(Saved entries)
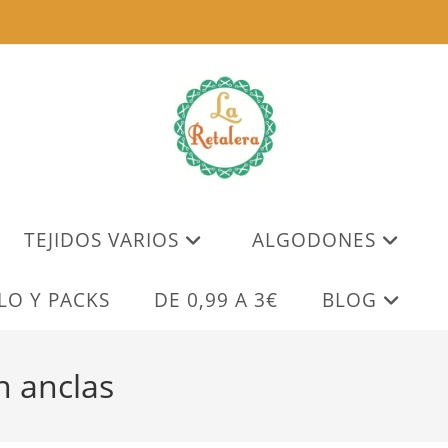
TEJIDOS VARIOS
ALGODONES
LO Y PACKS
DE 0,99 A 3€
BLOG
n anclas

Work request ->
Repeat the records above exactly, without any pictures.

Task output ->
TEJIDOS VARIOS
ALGODONES
LO Y PACKS
DE 0,99 A 3€
BLOG
n anclas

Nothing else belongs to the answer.